(Entries taken from a collection)
*** Block opens ***

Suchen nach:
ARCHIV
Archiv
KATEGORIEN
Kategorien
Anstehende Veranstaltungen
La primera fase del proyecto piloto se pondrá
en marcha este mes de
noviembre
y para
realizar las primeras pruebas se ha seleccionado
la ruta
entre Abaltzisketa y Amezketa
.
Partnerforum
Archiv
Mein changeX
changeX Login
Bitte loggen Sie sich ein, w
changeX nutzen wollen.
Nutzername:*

*** Block closes ***
*** Block opens ***

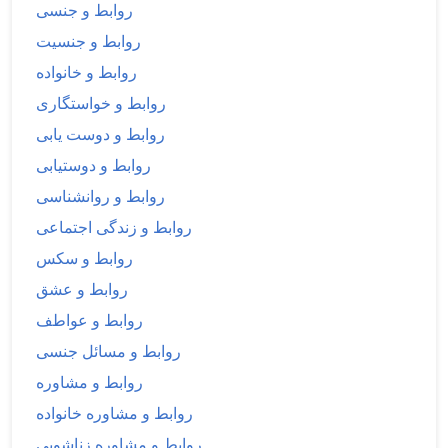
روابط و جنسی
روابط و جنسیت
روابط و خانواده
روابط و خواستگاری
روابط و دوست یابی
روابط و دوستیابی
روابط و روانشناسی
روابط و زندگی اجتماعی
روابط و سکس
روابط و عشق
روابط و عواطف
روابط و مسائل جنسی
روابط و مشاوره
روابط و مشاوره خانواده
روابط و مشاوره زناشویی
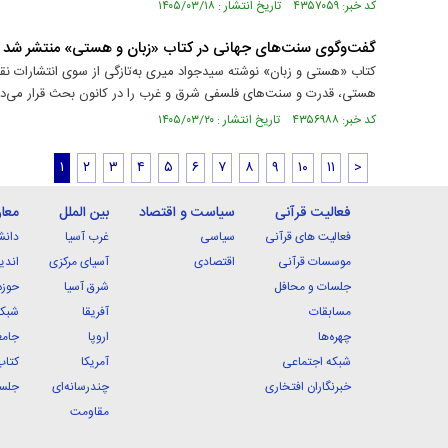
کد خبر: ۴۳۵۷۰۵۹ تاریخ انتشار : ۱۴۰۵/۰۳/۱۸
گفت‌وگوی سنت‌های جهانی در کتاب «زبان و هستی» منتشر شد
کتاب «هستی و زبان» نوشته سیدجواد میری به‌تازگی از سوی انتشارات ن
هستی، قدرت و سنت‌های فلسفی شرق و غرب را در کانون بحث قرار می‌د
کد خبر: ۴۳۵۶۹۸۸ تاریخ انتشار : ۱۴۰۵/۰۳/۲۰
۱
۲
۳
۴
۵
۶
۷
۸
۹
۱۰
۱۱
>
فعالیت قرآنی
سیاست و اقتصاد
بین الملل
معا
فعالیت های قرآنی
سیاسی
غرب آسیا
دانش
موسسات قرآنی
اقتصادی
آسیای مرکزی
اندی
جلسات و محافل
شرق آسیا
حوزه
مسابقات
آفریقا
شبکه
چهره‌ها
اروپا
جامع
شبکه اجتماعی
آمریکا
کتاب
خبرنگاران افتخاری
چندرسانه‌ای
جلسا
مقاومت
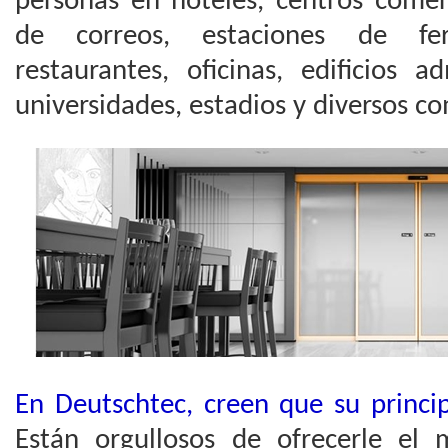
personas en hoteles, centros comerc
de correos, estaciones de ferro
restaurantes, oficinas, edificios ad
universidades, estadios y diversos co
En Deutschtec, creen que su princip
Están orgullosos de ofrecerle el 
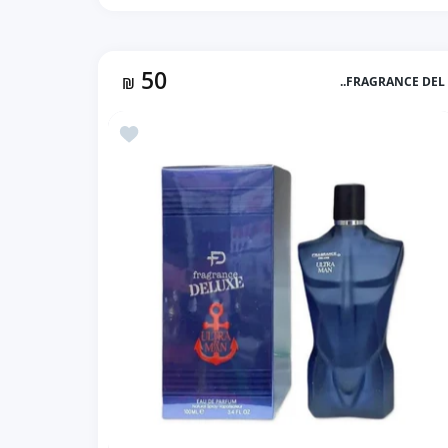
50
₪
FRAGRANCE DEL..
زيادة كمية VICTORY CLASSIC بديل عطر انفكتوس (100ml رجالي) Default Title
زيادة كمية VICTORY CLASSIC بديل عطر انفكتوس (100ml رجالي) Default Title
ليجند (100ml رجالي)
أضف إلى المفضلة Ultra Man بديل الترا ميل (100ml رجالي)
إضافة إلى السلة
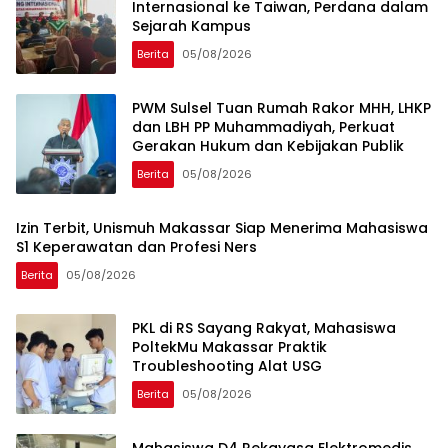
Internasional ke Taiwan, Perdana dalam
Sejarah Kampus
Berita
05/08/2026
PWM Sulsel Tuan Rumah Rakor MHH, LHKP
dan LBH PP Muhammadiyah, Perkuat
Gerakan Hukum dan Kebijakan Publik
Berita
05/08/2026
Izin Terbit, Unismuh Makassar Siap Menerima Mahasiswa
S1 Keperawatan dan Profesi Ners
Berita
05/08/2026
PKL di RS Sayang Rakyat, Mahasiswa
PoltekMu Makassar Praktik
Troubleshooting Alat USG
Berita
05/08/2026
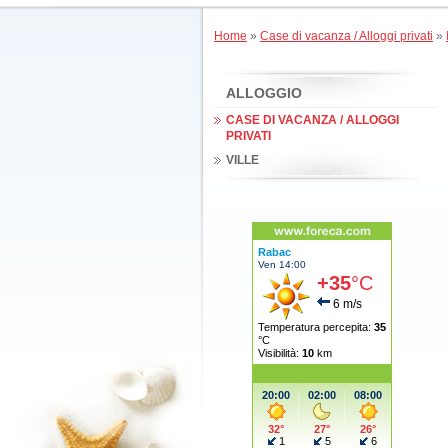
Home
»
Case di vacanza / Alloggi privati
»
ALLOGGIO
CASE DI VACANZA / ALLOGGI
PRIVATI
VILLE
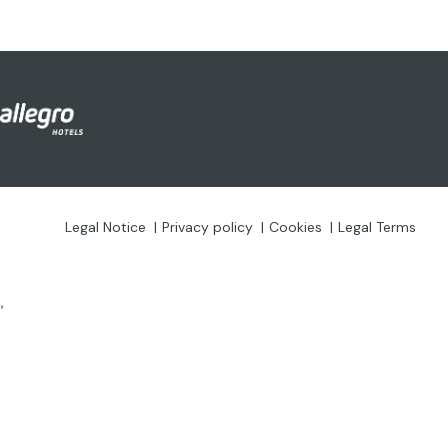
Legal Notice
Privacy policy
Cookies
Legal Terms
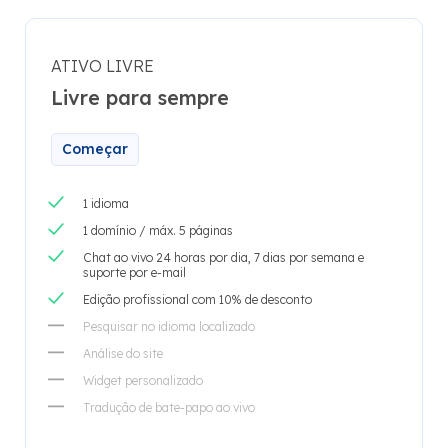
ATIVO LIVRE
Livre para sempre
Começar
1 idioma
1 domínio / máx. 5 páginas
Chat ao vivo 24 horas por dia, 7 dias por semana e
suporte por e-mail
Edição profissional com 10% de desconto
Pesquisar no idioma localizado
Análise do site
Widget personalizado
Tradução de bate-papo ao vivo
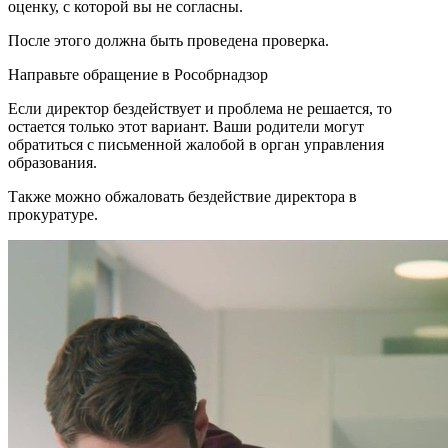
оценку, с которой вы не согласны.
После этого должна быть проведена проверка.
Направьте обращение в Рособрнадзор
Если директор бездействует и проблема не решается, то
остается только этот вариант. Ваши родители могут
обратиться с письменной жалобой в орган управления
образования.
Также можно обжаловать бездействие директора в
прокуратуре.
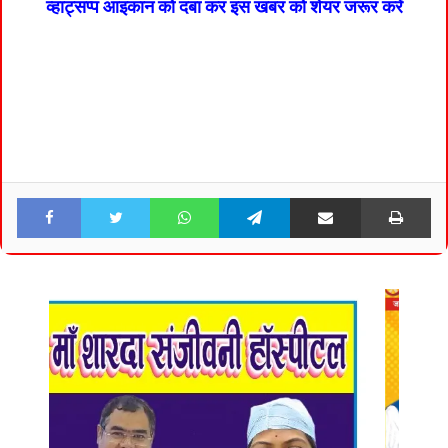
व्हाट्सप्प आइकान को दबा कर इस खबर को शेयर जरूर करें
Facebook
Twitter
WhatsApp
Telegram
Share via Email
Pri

*** Block closes ***

EXERCISE GOAL:
What is needed is every line of the records that contains the word "زبان".

EXERCISE RESULT:
گفت‌وگوی سنت‌های جهانی در کتاب «زبان و هستی» منتشر شد
کتاب «هستی و زبان» نوشته سیدجواد میری به‌تازگی از سوی انتشارات ن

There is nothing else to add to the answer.